Balancing exploration and exploitation in incomplete Min/Max-sum inference for distributed constraint optimization

摘要

Distributed Constraint Optimization Problems (DCOPs) are NP-hard and therefore the number of studies that consider incomplete algorithms for solving them is growing. Specifically, the Max-sum algorithm has drawn attention in recent years and has been applied to a number of realistic applications. Unfortunately, in many cases Max-sum does not produce high-quality solutions. More specifically, Max-sum does not converge and explores solutions of low quality when run on problems whose constraint graph representation contains multiple cycles of different sizes. In this paper we advance the state-of-the-art in incomplete algorithms for DCOPs by: (1) proposing a version of the Max-sum algorithm that operates on an alternating directed acyclic graph (Max-sum_AD), which guarantees convergence in linear time; (2) solving a major weakness of Max-sum and Max-sum_AD that causes inconsistent costs/utilities to be propagated and affect the assignment selection, by introducing value propagation to Max-sum_AD (Max-sum_ADVP); and (3) proposing exploration heuristic methods that evidently improve the algorithms performance further. We prove that Max-sum_ADVP converges to monotonically improving states after each change of direction, and that it is guaranteed to converge in pseudo-polynomial time to a stable solution that does not change with further changes of direction.
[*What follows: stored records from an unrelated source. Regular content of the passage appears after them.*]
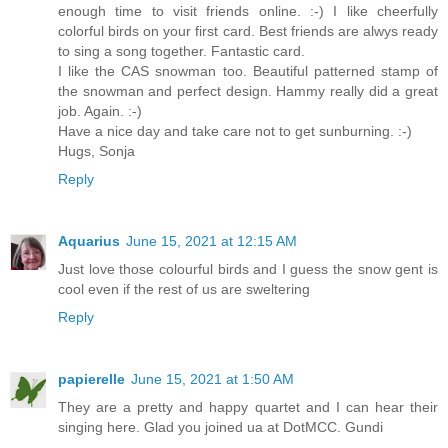
enough time to visit friends online. :-) I like cheerfully
colorful birds on your first card. Best friends are alwys ready
to sing a song together. Fantastic card.
I like the CAS snowman too. Beautiful patterned stamp of
the snowman and perfect design. Hammy really did a great
job. Again. :-)
Have a nice day and take care not to get sunburning. :-)
Hugs, Sonja
Reply
Aquarius
June 15, 2021 at 12:15 AM
Just love those colourful birds and I guess the snow gent is
cool even if the rest of us are sweltering
Reply
papierelle
June 15, 2021 at 1:50 AM
They are a pretty and happy quartet and I can hear their
singing here. Glad you joined ua at DotMCC. Gundi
Our empirical study reveals a large improvement in the quality of the solutions produced by Max-sum_ADVP on various benchmarks, compared to the solutions produced by the standard Max-sum algorithm, Bounded Max-sum and Max-sum_AD with no value propagation. It is found to be the best guaranteed convergence inference algorithm for DCOPs. The exploration methods we propose for Max-sum_ADVP improve its performance further. However, anytime results demonstrate that their exploration level is not as efficient as a version of Max-sum, which uses Damping.